All the women worked at open desks in a couple big rooms. And of course they chit-chatted to pass the time. Over time everybody got to meet everybody else’s husband, kids, BF du jour, whatever. A regular hen party it was all day every day. So naturally when she went to leave for her evening job folks wanted to know what it was. Remember this was in Las Vegas, where being totally cool with *outre *stuff is just expected of all locals; it’s in the water.
So she told everyone. In the same matter of fact way she might have said “I waitress at Denny’s” as one of the other gals did. And everybody went “Oh, cool.”, “How much to do you make?”, “What does Rick think?” etc. IOW, a total non-event.
A yearish later she was turning 30 and her stripping income was failing as her look aged out the top of the demographic. Then she got pregnant. Once she started showing the growing baby her income zoomed up. She said she had a cast of regular admirers and they came through in spades (and Jacksons) for the baby. She finally quit both jobs at about 8 months. We went out of business before she tried to return. But I’d have taken her back gladly.
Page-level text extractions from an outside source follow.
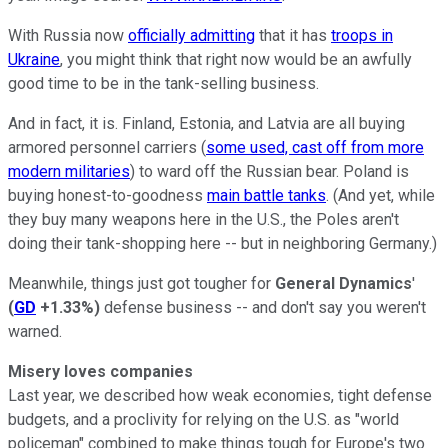
With Russia now
officially admitting
that it has
troops in
Ukraine
, you might think that right now would be an awfully
good time to be in the tank-selling business.
And in fact, it is. Finland, Estonia, and Latvia are all buying
armored personnel carriers (
some used, cast off from more
modern militaries
) to ward off the Russian bear. Poland is
buying honest-to-goodness
main battle tanks
. (And yet, while
they buy many weapons here in the U.S., the Poles aren't
doing their tank-shopping here -- but in neighboring Germany.)
Meanwhile, things just got tougher for
General Dynamics
'
(
GD
+1.33%
)
defense business -- and don't say you weren't
warned.
Misery loves companies
Last year, we described how weak economies, tight defense
budgets, and a proclivity for relying on the U.S. as "world
policeman" combined to make things tough for Europe's two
Gosh I miss those gals. We had a good gig going until we suddenly didn’t and they were a pretty happy crew. The stripper, the M->F sex-changing transvestite, the 70yo woman with no legs, the one married to an Elvis impersonator, the daughter of the Boston Irish mafiosi, the recovering/ed boozer, and all the rest of the more “normal” ones. It might have made a good cast for a reality TV show except everybody got along too well. Without shouting and [del]cursing[/del] bleeping it just isn’t good TV.
Its my experience that such people who give dance lessons self identify as ‘teacher’
or possibly ‘dance instructor’ so as not to be ambiguous to the parents of their protoge’s. Simple “dancer” doesn’t have that baggage of needing to clarify that they aren’t a stripper.
Depends on who you’re teaching dance to. When you’re teaching ten women age 18-65 how to flamenco, you don’t need to worry about parents who might worry that a stripper is going to teach their li’l darlings ballet.
A dear friend of mine did pay her way through nursing school as a stripper. She had been dancing for several years and as she reached her middle 30’s she decided she needed to get some longer-lasting skills. She’s now an RN. So, that’s a data point.